Fig. 2. Stability of LR11 in CSF of AD patients.

Fig. 2

Open in a new tab

Western blot showed LR11, sAPP and ApoE band densities from CSF of a group of AD patients with lumbar samples repeated after six months (A). LR11, sAPP and ApoE levels were highly stable between baseline and subsequent CSF draws.

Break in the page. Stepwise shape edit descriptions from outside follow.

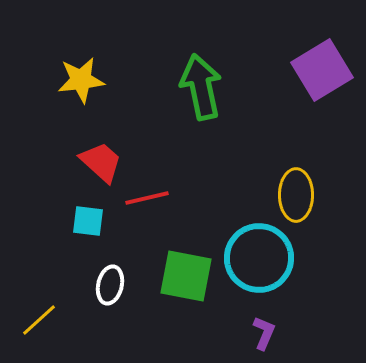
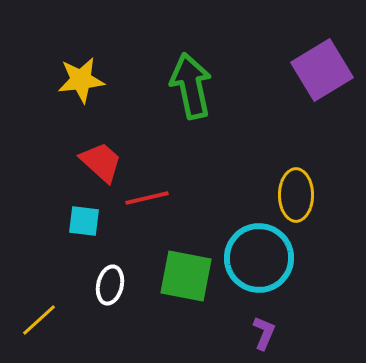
green arrow: moved 10 px left, 1 px up
cyan square: moved 4 px left
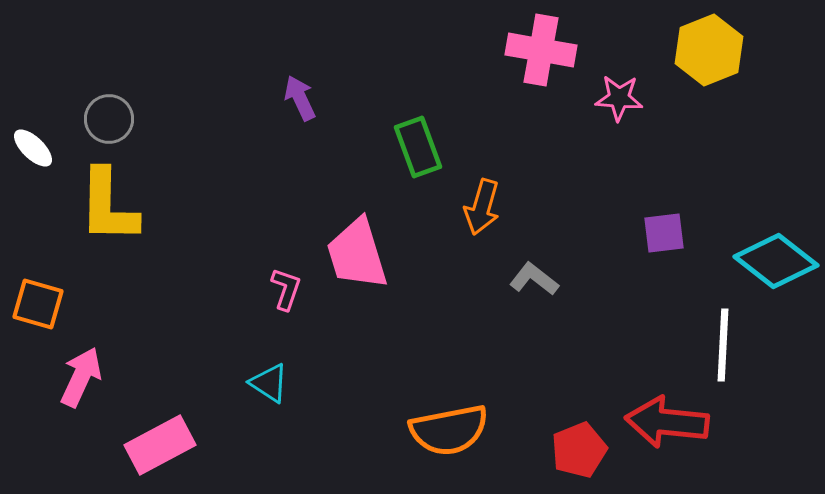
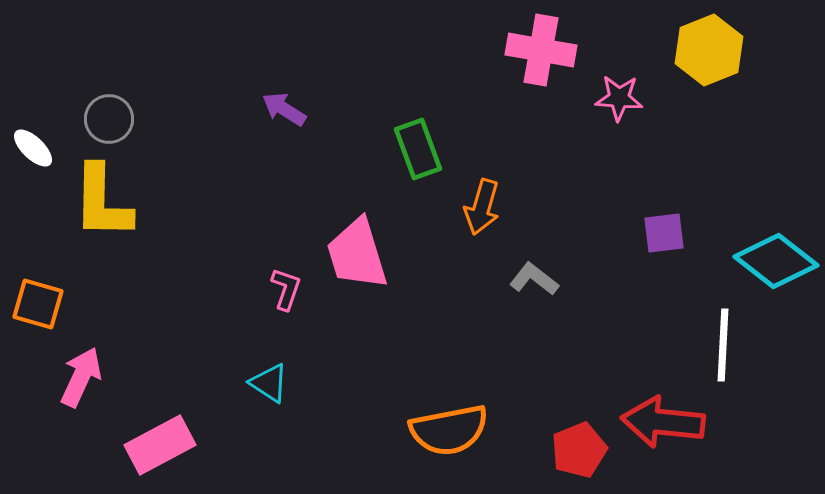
purple arrow: moved 16 px left, 11 px down; rotated 33 degrees counterclockwise
green rectangle: moved 2 px down
yellow L-shape: moved 6 px left, 4 px up
red arrow: moved 4 px left
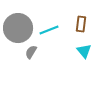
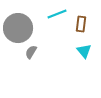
cyan line: moved 8 px right, 16 px up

There were no significant differences between first and second CSF levels of LR11 (p = 0.81), sAPPα (p = 0.80), sAPPβ (p = 0.78) or ApoE (p = 0.65). Baseline and final CSF LR11 (***p < 0.0001, r = 0.92, B), sAPPα (*** p< 0.0001, r = 0.97, C), sAPPβ (***p = 0.001, r = 0.72, D) and ApoE significantly correlated with each other (***p = 0.001, r = 0.78, E).

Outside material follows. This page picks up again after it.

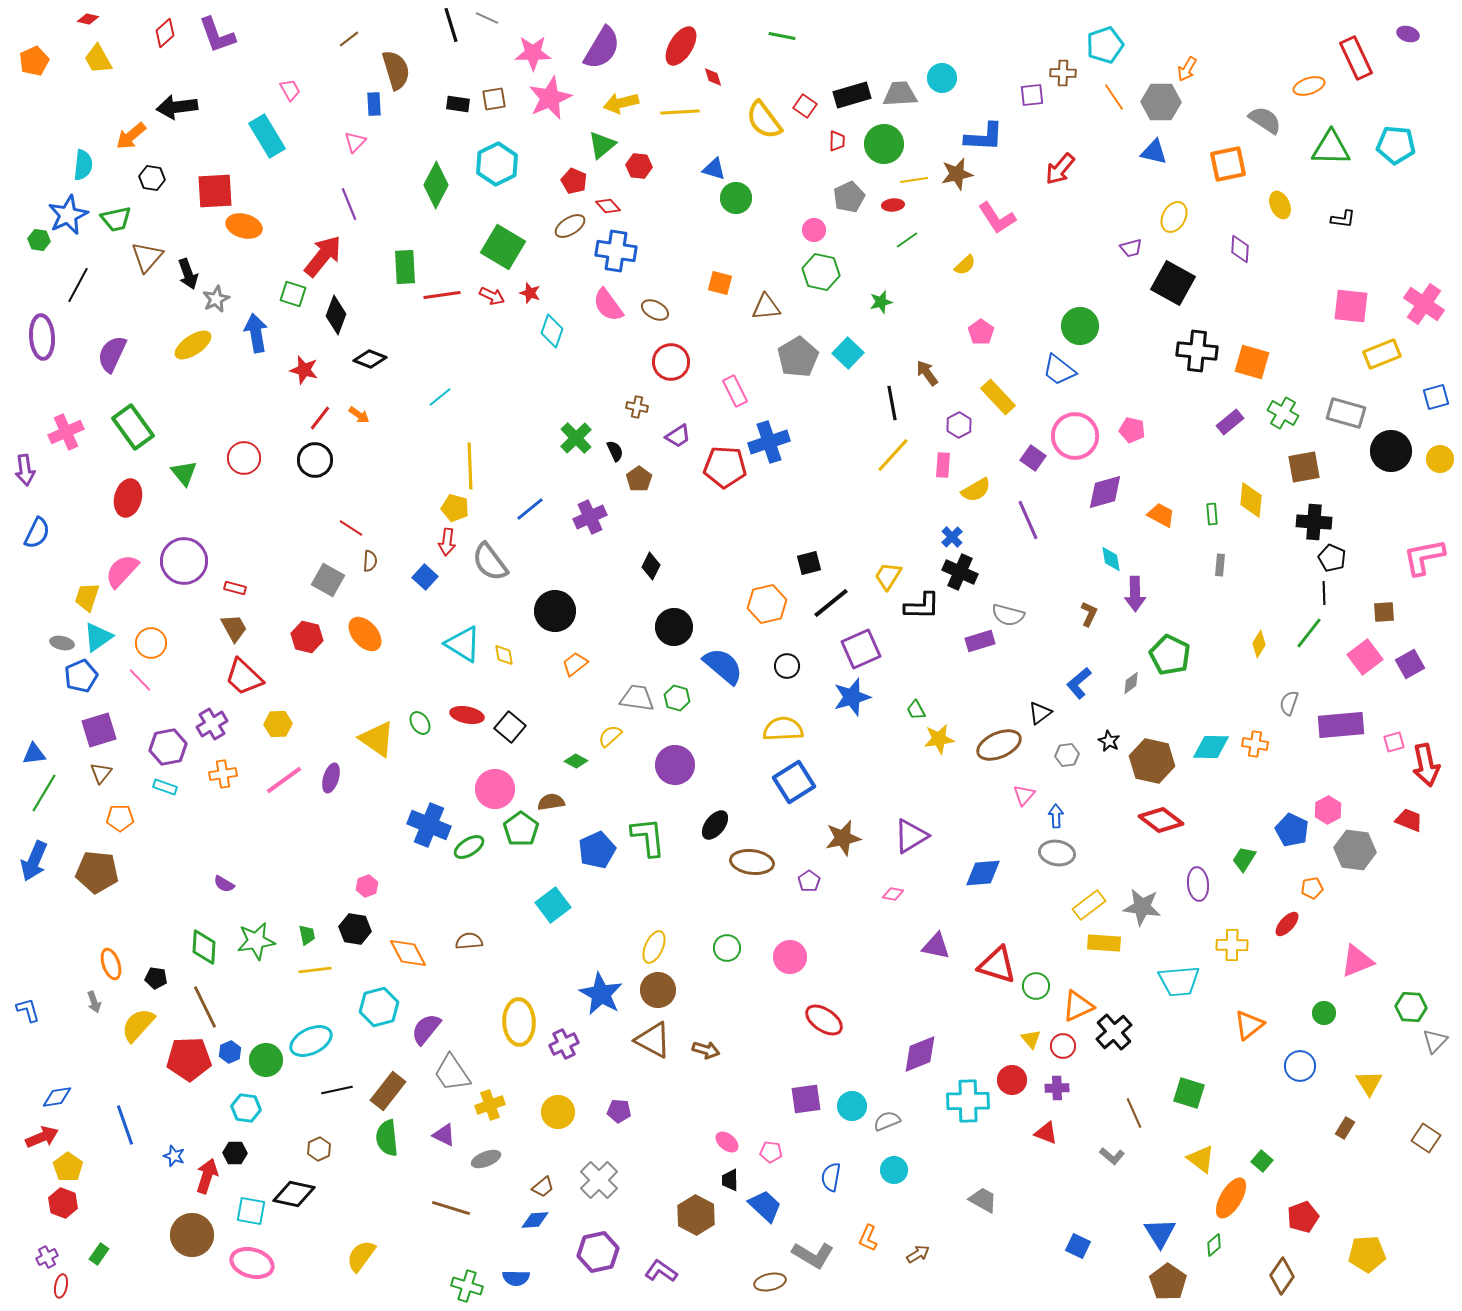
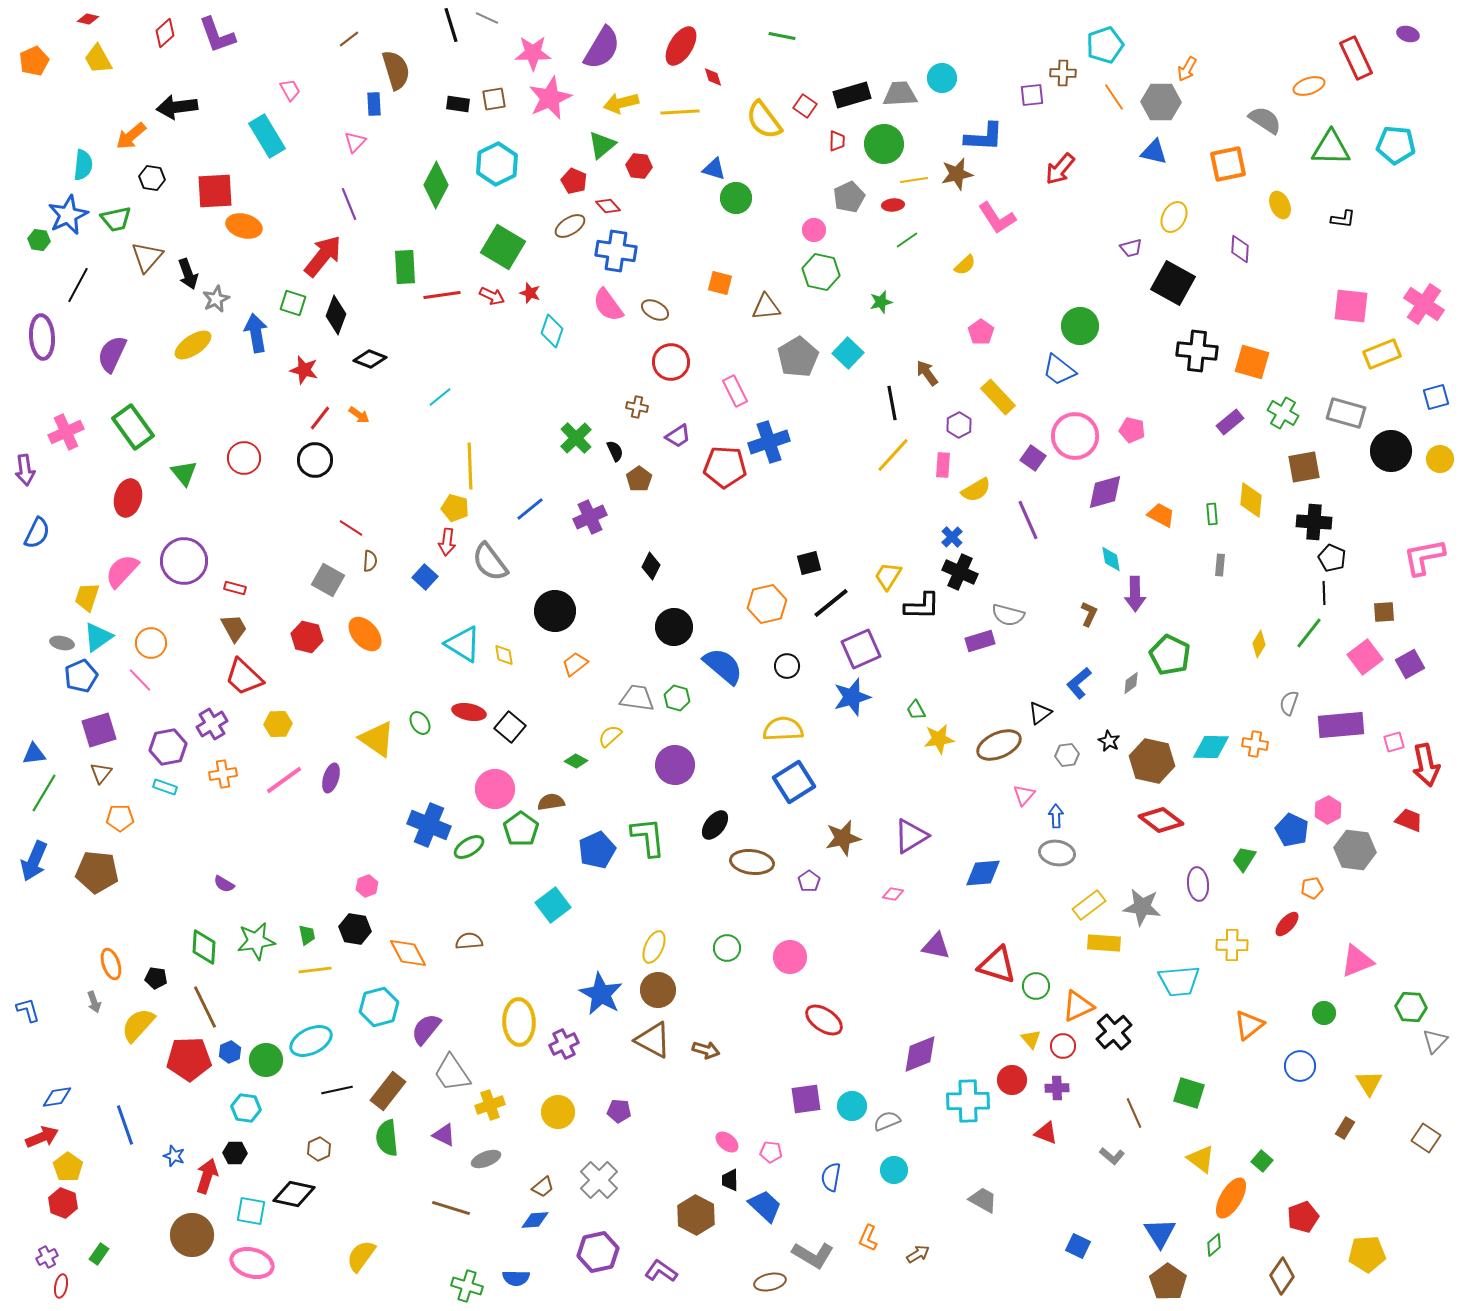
green square at (293, 294): moved 9 px down
red ellipse at (467, 715): moved 2 px right, 3 px up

LR11 LEVELS IN CSF OF MILD AD PATIENTS WERE SIGNIFICANTLY DECREASED AND CORRELATED WITH SAPP, BUT NOT APOE

To determine whether there was any alteration of LR11 protein levels in the CSF of patients with AD, we first compared LR11s protein levels in subjects with probable AD to cognitively healthy controls by Western blotting using a monoclonal antibody against LR11. The specificity of our anti-LR11 was well characterized in vitro by siRNA to LR11 (2) and in vivo using LR11 knockout mice (16). Our results indicated that LR11 levels were significantly decreased in AD patients compared to the normal controls (*p = 0.03) (Fig 3A, B). This result is consistent with previous reports that LR11 levels were significantly decreased in LOAD brain (1, 6, 28). To further confirm this results, we increased sample numbers for each group (to Control n = 18, AD n = 19) and re-ran/re-analysed western blots for LR11 and also measured CSF Aβ42, P-tau and T-tau in this group. Mean LR11 (*p = 0.038) levels remained statistically significantly different between AD and controls in the expanded sample (Table 3). Aβ42 (**p = 0.003), T-tau (*p = 0.046) and P-tau (*p = 0.036) also showed significant differences between AD and controls (Table 3), suggesting these AD cases were typical with respect to the "established" mild AD biomarkers.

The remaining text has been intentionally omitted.